F.G. got the firm involved in more than aircraft design. One of its secret wartime activities involved ball-point pens. (Aircrews found ball-points better than fountain pens at altitude; mariners preferred them in wet weather.)
The concept’s inventor, Hungarian László József Biró, licensed F.G. Miles to aid in the pen’s development. Students at the Miles Aeronautical School were given these pens for trial use. Frenchman Marcel Bich bought the patent from Biró in 1945; he co-founded Bic.
The Photographic Department of Miles Aircraft also developed the Copycat, a photostatic copying machine. F.G. much preferred the device in lieu of carbon paper. However, in 1946 the American company Haloid beat the rest of the world in commercializing the photocopier. (It became Haloid Xerox in 1958 and Xerox in 1961.)

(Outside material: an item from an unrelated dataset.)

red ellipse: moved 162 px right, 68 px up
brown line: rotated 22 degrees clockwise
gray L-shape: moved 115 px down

Caught up in Britain’s post-war economic doldrums, Miles Aircraft Ltd went into receivership in 1947. However, F.G. didn’t go quietly. A new firm, F.G. Miles Ltd, spun off a group of subsidiary companies, among them Meridian Airmaps Ltd, Miles Marine & Structural Plastics Ltd, Jet Tanks Ltd and Miles Electronics Ltd, this last one manufacturing flight simulators and eventually merging with the British arm of the Link Trainer company.

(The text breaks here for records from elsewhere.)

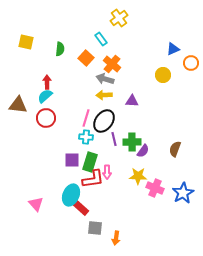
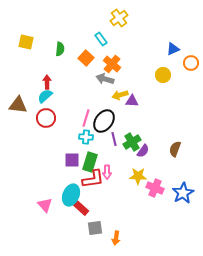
yellow arrow: moved 16 px right; rotated 14 degrees counterclockwise
green cross: rotated 30 degrees counterclockwise
pink triangle: moved 9 px right, 1 px down
gray square: rotated 14 degrees counterclockwise
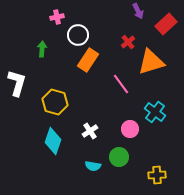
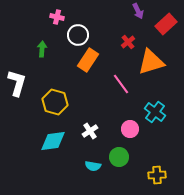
pink cross: rotated 24 degrees clockwise
cyan diamond: rotated 64 degrees clockwise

In a concluding bit of Aerovan lore, one of the M.57s was converted into the HDM.105, a joint venture between Miles and the French company Societe des Avions Hurel-Dubois. The latter company exploited Maurice Hurel’s wing designs of extremely high aspect ratio; that is, chord being dramatically small for a given wing span.
In 1958, Miles sold the design to the Shorts Bros, another British aircraft manufacturer, which developed it into its own SC.7 Skyvan.
Imitation, they say, is the most sincere form of flattery. ds
© Dennis Simanaitis, SimanaitisSays.com, 2014
Miles was such an incredibly creative company!
Encyclopedia books on Miles Aircraft have been now published by Air-Britain. There are also two books out now on the Miles M.52, which would most likely have beaten the Bell X-1 in going supersonic. A great, but sad, story…
Miles Aircraft Ltd did NOT go bankrupt – they went into Receivership – long and miserable story. For details see the third volues of my book – Miles Aircraft – The Post War Years.
Peter Amos
Miles Aircraft Historian
Thanks for this distinction between receivership and bankruptcy. As you see above, a few deleted words likely brings matters right.
By the way, the Miles M.57 is one of my favorite aircraft.